### [Activity]
Beginning at the line that contains "Wiederholungstäter:in: Händels", return every remaining line of the data below exactly; return nothing before it.

### [Material for this task]
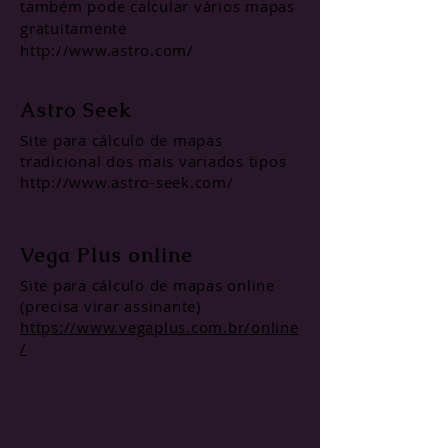
também pode calcular vários mapas
gratuitamente
http://www.astro.com/
A
str
o See
k
Site para cálculo de mapas
tradicional dos mais variados tipos
http://www.astro-seek.com/
Vega Plus online
Site para cálculo de mapa
s online
(precisa virar assinante)
https://www.vegaplus.com.br/online
/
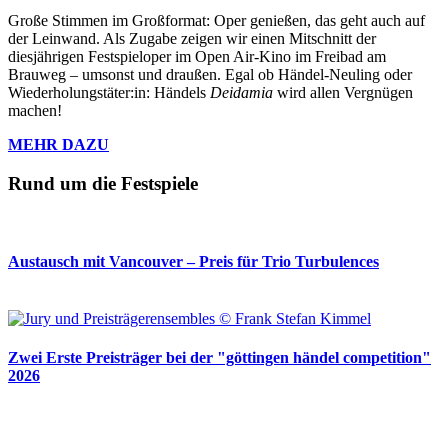
Große Stimmen im Großformat: Oper genießen, das geht auch auf
der Leinwand. Als Zugabe zeigen wir einen Mitschnitt der
diesjährigen Festspieloper im Open Air-Kino im Freibad am
Brauweg – umsonst und draußen. Egal ob Händel-Neuling oder
Wiederholungstäter:in: Händels
Deidamia
wird allen Vergnügen
machen!
MEHR DAZU
Rund um die Festspiele
Austausch mit Vancouver – Preis für Trio Turbulences
Zwei Erste Preisträger bei der "göttingen händel competition"
2026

### [Exercise solution]
Wiederholungstäter:in: Händels
Deidamia
wird allen Vergnügen
machen!
MEHR DAZU
Rund um die Festspiele
Austausch mit Vancouver – Preis für Trio Turbulences
Zwei Erste Preisträger bei der "göttingen händel competition"
2026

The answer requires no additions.